Using the records below, repeat exactly the lines from the one holding "Overnight Oats 5 Ways" through the one holding "Joanne Bischof", both ends included, and no others.

Collected data:
*-*-*
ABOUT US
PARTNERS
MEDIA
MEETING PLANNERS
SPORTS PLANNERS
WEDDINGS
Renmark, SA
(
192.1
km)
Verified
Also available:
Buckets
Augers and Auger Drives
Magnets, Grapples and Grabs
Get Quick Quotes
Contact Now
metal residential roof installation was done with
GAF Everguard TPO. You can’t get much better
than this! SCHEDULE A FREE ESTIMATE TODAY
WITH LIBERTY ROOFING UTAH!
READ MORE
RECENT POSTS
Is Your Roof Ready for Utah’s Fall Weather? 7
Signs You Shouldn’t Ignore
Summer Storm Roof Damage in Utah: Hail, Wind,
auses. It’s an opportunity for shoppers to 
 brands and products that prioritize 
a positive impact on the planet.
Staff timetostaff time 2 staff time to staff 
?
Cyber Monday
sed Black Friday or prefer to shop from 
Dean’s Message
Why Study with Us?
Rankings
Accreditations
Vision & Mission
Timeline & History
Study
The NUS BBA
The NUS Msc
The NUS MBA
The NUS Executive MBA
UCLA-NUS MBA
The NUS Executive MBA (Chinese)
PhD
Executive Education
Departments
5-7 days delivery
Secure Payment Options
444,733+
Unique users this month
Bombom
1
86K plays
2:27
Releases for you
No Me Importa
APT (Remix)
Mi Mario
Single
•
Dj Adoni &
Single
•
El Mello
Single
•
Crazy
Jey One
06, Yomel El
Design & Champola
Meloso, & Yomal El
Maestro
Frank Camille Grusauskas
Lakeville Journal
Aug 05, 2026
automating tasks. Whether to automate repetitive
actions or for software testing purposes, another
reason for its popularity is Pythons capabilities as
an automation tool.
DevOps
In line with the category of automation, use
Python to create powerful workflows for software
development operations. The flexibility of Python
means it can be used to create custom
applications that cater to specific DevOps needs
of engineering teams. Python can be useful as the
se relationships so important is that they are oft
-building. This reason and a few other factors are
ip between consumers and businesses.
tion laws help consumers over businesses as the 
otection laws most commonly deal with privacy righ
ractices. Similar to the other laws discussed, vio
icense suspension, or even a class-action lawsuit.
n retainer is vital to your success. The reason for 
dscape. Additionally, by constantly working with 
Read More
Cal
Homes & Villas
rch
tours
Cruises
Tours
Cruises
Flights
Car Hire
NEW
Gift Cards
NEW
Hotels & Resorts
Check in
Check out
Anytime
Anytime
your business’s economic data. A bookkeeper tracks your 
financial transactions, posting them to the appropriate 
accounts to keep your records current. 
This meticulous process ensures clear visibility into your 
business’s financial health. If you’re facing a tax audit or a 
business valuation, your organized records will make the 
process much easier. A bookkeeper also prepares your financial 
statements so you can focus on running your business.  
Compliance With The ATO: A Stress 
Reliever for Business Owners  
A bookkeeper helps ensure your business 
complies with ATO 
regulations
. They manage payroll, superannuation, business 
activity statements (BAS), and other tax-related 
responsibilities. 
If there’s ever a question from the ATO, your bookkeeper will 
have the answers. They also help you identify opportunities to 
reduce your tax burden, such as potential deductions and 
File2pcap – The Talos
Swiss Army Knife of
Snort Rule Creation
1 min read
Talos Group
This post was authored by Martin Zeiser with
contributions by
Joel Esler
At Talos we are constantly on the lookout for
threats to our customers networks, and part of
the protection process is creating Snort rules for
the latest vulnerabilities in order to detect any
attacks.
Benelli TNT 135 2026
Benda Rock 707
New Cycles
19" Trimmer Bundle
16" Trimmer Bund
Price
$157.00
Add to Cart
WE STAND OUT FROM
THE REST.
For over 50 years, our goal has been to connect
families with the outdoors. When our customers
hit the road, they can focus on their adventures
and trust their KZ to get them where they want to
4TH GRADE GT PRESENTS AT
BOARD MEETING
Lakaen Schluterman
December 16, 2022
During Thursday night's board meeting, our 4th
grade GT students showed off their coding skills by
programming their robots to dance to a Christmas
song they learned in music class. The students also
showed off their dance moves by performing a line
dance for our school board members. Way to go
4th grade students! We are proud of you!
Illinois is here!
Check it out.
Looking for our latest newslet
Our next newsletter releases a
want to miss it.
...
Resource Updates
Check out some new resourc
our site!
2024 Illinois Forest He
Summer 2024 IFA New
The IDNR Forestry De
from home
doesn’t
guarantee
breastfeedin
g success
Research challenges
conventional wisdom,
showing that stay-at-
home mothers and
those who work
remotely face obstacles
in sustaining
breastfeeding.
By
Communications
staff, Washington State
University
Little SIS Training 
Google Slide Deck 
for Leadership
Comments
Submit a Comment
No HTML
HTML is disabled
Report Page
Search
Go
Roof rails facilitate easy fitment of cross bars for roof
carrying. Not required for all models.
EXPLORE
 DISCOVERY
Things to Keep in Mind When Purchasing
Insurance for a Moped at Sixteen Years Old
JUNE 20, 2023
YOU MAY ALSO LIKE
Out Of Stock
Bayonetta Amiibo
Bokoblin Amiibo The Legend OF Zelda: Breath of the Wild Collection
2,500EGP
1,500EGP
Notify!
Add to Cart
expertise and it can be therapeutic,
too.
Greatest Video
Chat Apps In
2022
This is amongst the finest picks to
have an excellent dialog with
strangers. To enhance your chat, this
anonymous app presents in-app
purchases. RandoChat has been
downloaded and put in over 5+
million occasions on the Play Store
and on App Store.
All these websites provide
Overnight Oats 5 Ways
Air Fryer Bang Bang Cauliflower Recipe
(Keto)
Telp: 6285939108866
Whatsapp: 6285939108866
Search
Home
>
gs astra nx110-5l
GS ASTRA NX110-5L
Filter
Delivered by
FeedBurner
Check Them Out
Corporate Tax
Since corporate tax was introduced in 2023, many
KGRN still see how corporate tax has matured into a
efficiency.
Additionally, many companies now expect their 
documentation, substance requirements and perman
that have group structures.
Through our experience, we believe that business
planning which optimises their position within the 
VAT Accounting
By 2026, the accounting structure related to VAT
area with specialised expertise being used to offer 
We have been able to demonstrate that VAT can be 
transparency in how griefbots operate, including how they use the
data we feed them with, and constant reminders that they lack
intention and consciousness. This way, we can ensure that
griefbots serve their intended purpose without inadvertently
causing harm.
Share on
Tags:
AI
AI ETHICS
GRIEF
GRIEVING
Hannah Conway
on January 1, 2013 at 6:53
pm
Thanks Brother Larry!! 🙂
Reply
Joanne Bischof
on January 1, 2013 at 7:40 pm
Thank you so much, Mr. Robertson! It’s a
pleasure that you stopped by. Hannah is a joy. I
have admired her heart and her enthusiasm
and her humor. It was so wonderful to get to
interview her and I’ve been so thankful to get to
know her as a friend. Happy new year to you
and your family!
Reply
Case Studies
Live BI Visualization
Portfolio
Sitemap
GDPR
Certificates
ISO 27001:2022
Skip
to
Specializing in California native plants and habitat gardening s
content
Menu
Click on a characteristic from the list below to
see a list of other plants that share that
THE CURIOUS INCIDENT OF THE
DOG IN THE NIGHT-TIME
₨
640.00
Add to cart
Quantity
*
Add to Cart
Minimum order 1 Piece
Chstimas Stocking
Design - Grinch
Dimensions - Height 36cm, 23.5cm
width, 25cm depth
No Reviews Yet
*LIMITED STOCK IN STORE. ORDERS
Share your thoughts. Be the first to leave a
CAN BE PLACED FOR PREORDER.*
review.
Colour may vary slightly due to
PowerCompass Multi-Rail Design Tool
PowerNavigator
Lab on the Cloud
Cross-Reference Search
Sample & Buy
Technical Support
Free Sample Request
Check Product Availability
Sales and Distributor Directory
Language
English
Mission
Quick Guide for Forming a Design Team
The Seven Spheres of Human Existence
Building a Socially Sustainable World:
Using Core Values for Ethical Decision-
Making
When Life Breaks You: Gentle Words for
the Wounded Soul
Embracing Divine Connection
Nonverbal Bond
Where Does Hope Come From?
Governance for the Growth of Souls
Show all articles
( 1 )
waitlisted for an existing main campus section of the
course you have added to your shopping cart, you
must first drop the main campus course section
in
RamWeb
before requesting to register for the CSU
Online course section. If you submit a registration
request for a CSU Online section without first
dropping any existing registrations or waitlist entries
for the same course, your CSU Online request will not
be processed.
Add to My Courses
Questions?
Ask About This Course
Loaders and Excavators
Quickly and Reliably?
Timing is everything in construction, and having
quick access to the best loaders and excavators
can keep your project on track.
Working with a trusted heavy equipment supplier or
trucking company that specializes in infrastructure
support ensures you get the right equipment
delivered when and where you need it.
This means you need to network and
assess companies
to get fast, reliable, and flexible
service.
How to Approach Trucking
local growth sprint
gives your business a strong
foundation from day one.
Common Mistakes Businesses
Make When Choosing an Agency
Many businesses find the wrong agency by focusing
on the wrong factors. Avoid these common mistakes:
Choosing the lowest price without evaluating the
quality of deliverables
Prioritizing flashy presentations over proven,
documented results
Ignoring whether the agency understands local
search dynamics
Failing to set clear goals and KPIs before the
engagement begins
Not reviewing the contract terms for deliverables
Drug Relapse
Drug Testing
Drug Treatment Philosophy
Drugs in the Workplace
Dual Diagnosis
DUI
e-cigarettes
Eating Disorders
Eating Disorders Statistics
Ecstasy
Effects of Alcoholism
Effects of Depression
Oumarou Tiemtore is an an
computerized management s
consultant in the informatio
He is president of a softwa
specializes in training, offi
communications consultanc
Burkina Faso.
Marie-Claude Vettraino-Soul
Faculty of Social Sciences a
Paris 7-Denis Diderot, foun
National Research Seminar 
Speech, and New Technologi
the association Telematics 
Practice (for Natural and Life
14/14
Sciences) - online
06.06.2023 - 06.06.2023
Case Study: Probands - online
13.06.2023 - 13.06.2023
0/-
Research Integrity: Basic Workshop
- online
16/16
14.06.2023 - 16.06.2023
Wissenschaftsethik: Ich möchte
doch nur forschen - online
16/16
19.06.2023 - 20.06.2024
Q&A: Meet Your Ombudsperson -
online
*-*-*
### SOLUTION FOR THIS PROBLEM
Overnight Oats 5 Ways
Air Fryer Bang Bang Cauliflower Recipe
(Keto)
Telp: 6285939108866
Whatsapp: 6285939108866
Search
Home
>
gs astra nx110-5l
GS ASTRA NX110-5L
Filter
Delivered by
FeedBurner
Check Them Out
Corporate Tax
Since corporate tax was introduced in 2023, many
KGRN still see how corporate tax has matured into a
efficiency.
Additionally, many companies now expect their 
documentation, substance requirements and perman
that have group structures.
Through our experience, we believe that business
planning which optimises their position within the 
VAT Accounting
By 2026, the accounting structure related to VAT
area with specialised expertise being used to offer 
We have been able to demonstrate that VAT can be 
transparency in how griefbots operate, including how they use the
data we feed them with, and constant reminders that they lack
intention and consciousness. This way, we can ensure that
griefbots serve their intended purpose without inadvertently
causing harm.
Share on
Tags:
AI
AI ETHICS
GRIEF
GRIEVING
Hannah Conway
on January 1, 2013 at 6:53
pm
Thanks Brother Larry!! 🙂
Reply
Joanne Bischof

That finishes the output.